Background

Surging emergency visits are a critical problem and cause overcrowding in emergency departments (EDs) worldwide. To improve patient flows, streaming is a possible resolution for alleviating crowding [1, 2]. The first step of streaming occurs during triage, when medical staffs stratify patients according to their urgency of need for medical care. Formal five-level triage scales include the Canadian Triage and Acuity Scale (CTAS), the Emergency Severity Index (ESI), and the Manchester Triage System and Australasian Triage System [3,4,5,6]. In Taiwan, the five-level Taiwan Triage and Acuity Scale (TTAS) was adapted from the CTAS and was developed as a computerized system that has been used in all emergency rooms [7].

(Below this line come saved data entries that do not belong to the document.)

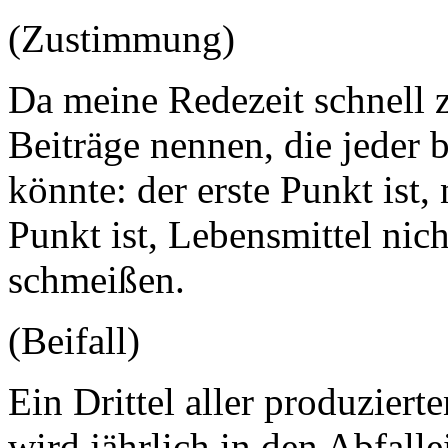
(Zustimmung)
Da meine Redezeit schnell 
Beiträge nennen, die jeder 
könnte: der erste Punkt ist,
Punkt ist, Lebensmittel nic
schmeißen.
(Beifall)
Ein Drittel aller produzier
wird jährlich in den Abfall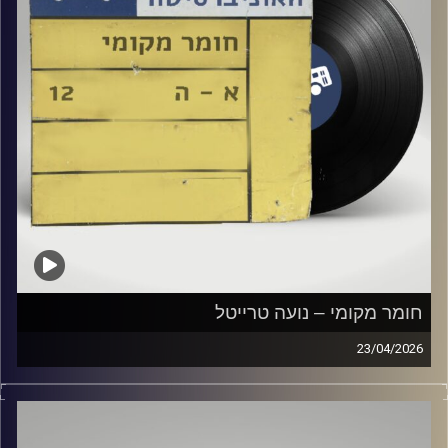
חומר מקומי – נועה טרייטל
23/04/2026
שעה של מוזיקה ישראלית עם נועה טרייטל
קרדיט תמונות:
Elior Buchnik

Among triage scales, patients labeled as triage level 3 or “urgent” generally comprise the major population [8,9,10,11,12,13]. Studies have reported a large diversity in disposition and resource consumption in this population. Some patients may experience early mortality, be admitted to the intensive care unit (ICU) or general ward, or be discharged after various length of stay (LOS) [11, 14, 15]. Arya et al. emphasized the importance of splitting high-variability patients in ESI level 3 to improve ED crowding [16]. To further differentiate patients with lower severity from this major population, various criteria have been used in research, and the criteria generally include stable vital signs, ambulatory status, and specific chief complaints [13, 16,17,18]. These lower severity patients were classified the same as those of level 4 and level 5 and regarded as candidates for fast tract. In addition, Casalino et al. reported that patients with shorter LOS (greater than 160 min) was associated with less medical and nurse resource consumption [19]. Therefore, predicting a short discharge LOS (DLOS) may be a method of categorizing low-severity patients for further streaming.

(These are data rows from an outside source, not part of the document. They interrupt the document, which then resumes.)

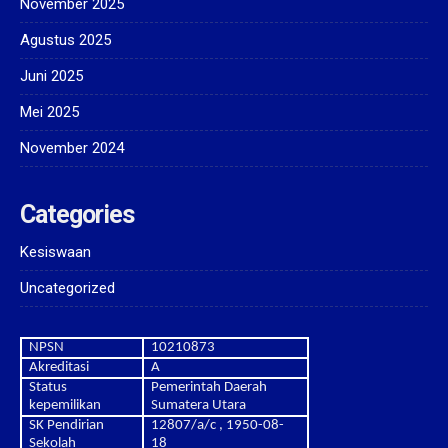
November 2025
Agustus 2025
Juni 2025
Mei 2025
November 2024
Categories
Kesiswaan
Uncategorized
NPSN
10210873
Akreditasi
A
Status
Pemerintah Daerah
kepemilikan
Sumatera Utara
SK Pendirian
12807/a/c , 1950-08-
Sekolah
18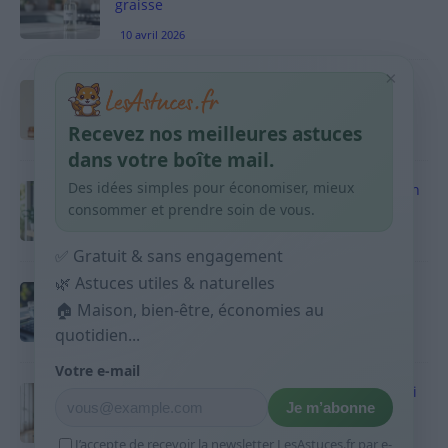
graisse
10 avril 2026
×
Taches pigmentaires : routine simple +
habitudes qui aident
Recevez nos meilleures astuces
9 avril 2026
dans votre boîte mail.
Des idées simples pour économiser, mieux
Produits ménagers : comment économiser en
courses sans acheter 10 sprays
consommer et prendre soin de vous.
9 avril 2026
✅ Gratuit & sans engagement
🌿 Astuces utiles & naturelles
Budget mensuel : méthode rapide pour
répartir son salaire dès le jour de paie
🏠 Maison, bien-être, économies au
quotidien...
9 avril 2026
Votre e-mail
Sport 10 minutes par jour est-ce utile et quoi
Je m’abonne
faire
9 avril 2026
J’accepte de recevoir la newsletter LesAstuces.fr par e-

Studies have mainly focused on identifying attributes to predict prolonged ED LOS using statistical techniques [12, 19,20,21]. Furthermore, d’Etienne et al., Gill et al., and Rahman et al. have introduced machine learning models to predict prolonged LOS [22,23,24]. However, in these studies, features for machine learning or statistical techniques have been derived from triage information and from physician orders, which signifies that their prediction models can be used only after physician assessment. This is unsuitable for triage where assessment was executed only by nurses.

In this study, we used available information during triage to establish a machine learning model that can predict low-severity patients with short DLOS in a population with TTAS level 3. To achieve this goal, we trained 5 machine learning models by using large ED visit data and examined the performance in internal and external validation. Our prediction model can be used in real-time triage for streaming to identify low-severity patients as fast track candidates.

Methods

Study design, setting and participants

This study was approved by the Institutional Review Board of China Medical University (CMUH109-REC1-021). All methods were performed in accordance with relevant guidelines, and individual informed consent was waived because of the study design. It was a retrospective research by applying ED datasets of two hospitals in Taiwan. Dataset since Jan. 2018 to Dec. 2018 from China Medical University Hospital (CMUH) was used for model construction and internal validation, and dataset since Jan. 2018 to Dec. 2019 from Asia University Hospital (AUH) was applied for external validation. CMUH is a 1700-bed, urban, academic, tertiary care hospital with approximately 150 000 to 160 000 ED visits annually. AUH is a 482-bed regional hospital, and annual ED visits are around 36,000 persons.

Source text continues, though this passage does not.